The interesting effects are subtle, and it’s easy to fool oneself in the data analysis. How can we be sure we’re doing things right? One popular method is to fake ourselves out. A group gets together and creates a fake data set (keeping the underlying parameters secret), and then independent groups can analyze the data to their heart’s content. Once the analysis groups publicly announce their results, the “true” parameters underlying the data can be revealed, and the analysis techniques can be directly evaluated. There is a correct result. You either get it or you don’t. You’re either right or wrong.
This approach has been developed for particle physics and gravitational waves and all sorts of other data sets. The latest version of this is the GREAT10 data challenge, for weak gravitational lensing data analysis. As we’ve discussed before (here, here, here), gravitational lensing is one of the most powerful tools in cosmology (Joanne Cohn has a brief introduction, with lots of links). In short: the gravity from intervening matter bends the light coming from distant objects. This causes the images of distant objects to change in brightness, and to be bent (“shear” is the preferred term of art). By looking at the correlated effects on (literally) millions of distant galaxies, it is possible to infer the intervening matter distribution. What is particularly powerful about gravitational lensing is that it is sensitive to everything in the Universe. There are no prejudices: the lensing object can be dark or luminous, it can be a black hole or a cluster of galaxies or something we haven’t even thought of yet. As long as the object in question interacts via gravity, it will leave an imprint on images of distant sources of light.

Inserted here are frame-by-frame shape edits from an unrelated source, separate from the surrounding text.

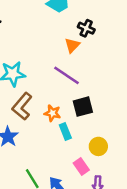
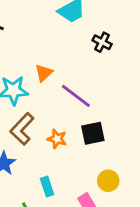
orange triangle: (72, 45) -> (44, 73), moved
cyan rectangle: (65, 132) -> (47, 186), moved

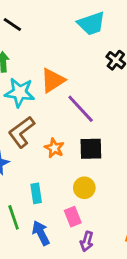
orange triangle: (44, 73) -> (53, 80), size x1.4
yellow circle: (108, 181) -> (84, 188), moved

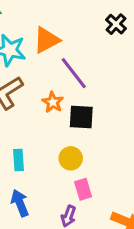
orange star: (54, 148) -> (53, 102), moved
pink rectangle: (73, 217) -> (83, 189), moved

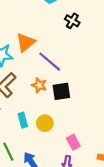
yellow circle: (71, 158) -> (45, 123), moved
cyan rectangle: (18, 160) -> (23, 120), moved

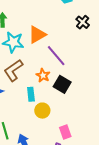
black square: (61, 91) -> (62, 84), turned 30
cyan rectangle: (23, 120) -> (31, 94), moved

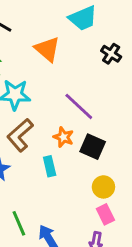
orange triangle: (37, 35) -> (47, 49), moved, turned -42
yellow circle: (42, 111) -> (103, 187), moved

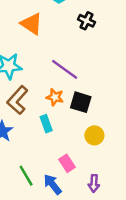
pink rectangle: (105, 214) -> (67, 163), moved

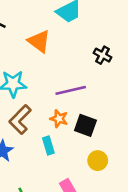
black cross: (86, 21) -> (103, 55), moved
purple line: (65, 69) -> (71, 90), turned -52

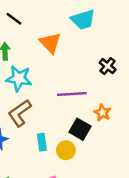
orange star: (59, 119) -> (102, 113), moved
yellow circle: (98, 161) -> (66, 150), moved

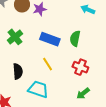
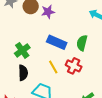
green cross: (15, 37) -> (22, 50), moved
red cross: (80, 67) -> (74, 66), moved

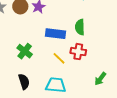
black semicircle: (23, 73) -> (24, 82), moved

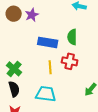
green cross: (25, 51) -> (14, 69), moved
yellow line: (59, 58) -> (50, 67), turned 40

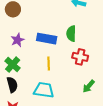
purple star: (32, 15) -> (18, 40), moved
red cross: (70, 61) -> (80, 57), moved

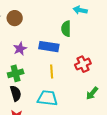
green semicircle: (71, 34) -> (66, 29), moved
red cross: (80, 57) -> (83, 64), turned -35
green cross: (13, 65) -> (16, 73), turned 35

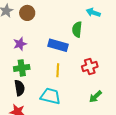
purple star: (20, 49) -> (20, 44), moved

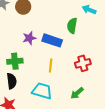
purple star: (20, 44) -> (29, 38), moved
green arrow: (95, 97) -> (77, 93), moved

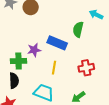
purple star: (29, 38) -> (34, 50), moved

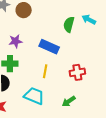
green semicircle: (78, 29) -> (69, 24), moved
purple star: (34, 50) -> (16, 41), moved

Measuring the Universe with gravitational lensing would be simple if only all galaxies were perfectly round, and the atmosphere wasn’t there, and telescopes were perfect. Sadly, that’s not the situation we’re in. We’re looking for an additional percent-level squashing of a galaxy that is already intrinsically squashed at the 30% level. The only way to see this is to notice correlations among many, many galaxies, so you can average away the intrinsic effects. (And there might be intrinsic correlations in the shapes of adjacent galaxies, which is a pernicious source of systematic noise.) And if some combination of the telescope and the atmosphere produces a blurring (so that stars, for example, don’t appear perfectly spherical), this could easily make you think you have tons of dark matter where there isn’t any. How do you know you’re doing it right? You produce a fake sky, with as many of the complications of the real sky as possible. Then you ask other people to separate out the effects of the atmosphere and the telescope (encapsulated in the point spread function) and the effects of dark matter (via gravitational lensing). The GREAT10 team has done exactly this (see discussions here, here, here). They have released a bunch of images to the public. They know exactly what has gone into making the images. Your task is to figure out the PSF and the gravitational lensing in the image. Everyone is welcome to give it a shot! The images, and lots of explanatory documentation, are available here. The group that does the best job of finding the dark matter gets a free trip to the Jet Propulsion Laboratory. And, most importantly, an iPad. What more incentive could you want? Start working on your gravitational-lensing algorithms!
This is truly science by the masses, for the masses.